All of that is sad when it happens to good people because it disempowers, discourages, frustrates, and smothers the God given capacity and creativity that could be unleashed if empowered.

Unempowered organizations or teams are a sign of poor Emotional Intelligence (EQ) on the part of leaders. The inability to unleash people is a sign of insecurity rather than that of leadership. And insecurity infects many (even high profile) leaders who think that their command and control is actually a sign of leadership. Or, that their ideas are the best and the ones that count so any others must be vetted through them. They may say they are guarding the ministry but what they are actually doing in many cases is guarding their ego's.

In reality, the higher the control factor, the higher the hubris factor - it is about them, not the mission nor the staff working beside them. Further, the higher the control, the less likely the ministry will rise above the skills or abilities of its leader since high control always brings people back to how the leader would do what is done - losing out on the magic of multiple people bringing their creativity to the table for the purpose of maximum ministry results.

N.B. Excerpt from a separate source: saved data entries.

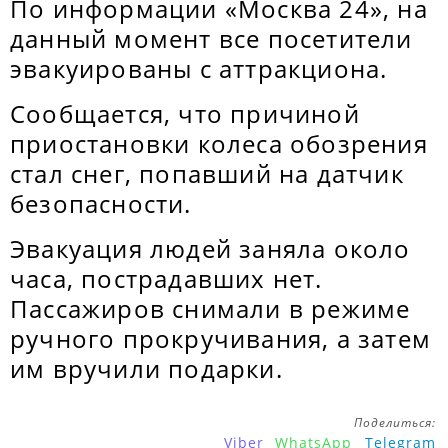
По информации «Москва 24», на
данный момент все посетители
эвакуированы с аттракциона.
Сообщается, что причиной
приостановки колеса обозрения
стал снег, попавший на датчик
безопасности.
Эвакуация людей заняла около
часа, пострадавших нет.
Пассажиров снимали в режиме
ручного прокручивания, а затем
им вручили подарки.
Поделиться:
Viber
WhatsApp
Telegram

There is magic in empowered organizations where good people are unleashed (within clearly articulated boundaries) to use all of their creativity to accomplish what they are tasked with. And when empowered individuals collaborate with other empowered individuals that magic is multiplied and results in significant ministry breakthroughs.

If you are a leader and wonder how empowering you are - there is a simple way to find out: ask your team. If they trust you they will tell you. As you empower you grow as a leader and the ministry will grow in proportion.




Saturday, January 18, 2014

Leadership and dissapointment at God

Christian leadership is not for the faint of heart and we are confronted each day with disappointments and challenges that test our own faith, our own trust, and our own view of God's divine sovereignty and goodness. It is one thing to proclaim all these truths to others. It is another to wrestle with them ourselves.

A good friend dies. Another discovers they have cancer. A ministry plan went askew. We are attacked by someone who should know better. I am talking about the issues that tear at our hearts and cause us consciously or unconsciously to doubt the very God we serve and proclaim. When pain gets personal it can get very personal. And because we are ministry leaders we often have more than our fair share of those personal issues.

We are unlikely to come out and say it. We may not even admit the truth to ourselves but disillusionment with God is not uncommon among ministry leaders. And when it happens, it often has an underlying anger that spills over in unexpected ways and to unexpected people. Our own issues with God become toxic as we struggle with the disconnect between our theology and teaching and personal experience and pain. Anger is the toxic mixture created by that dissonance. After all, there is no anger more personal than anger at God created by our disillusionment in His allowing circumstances that we believe He should not allow.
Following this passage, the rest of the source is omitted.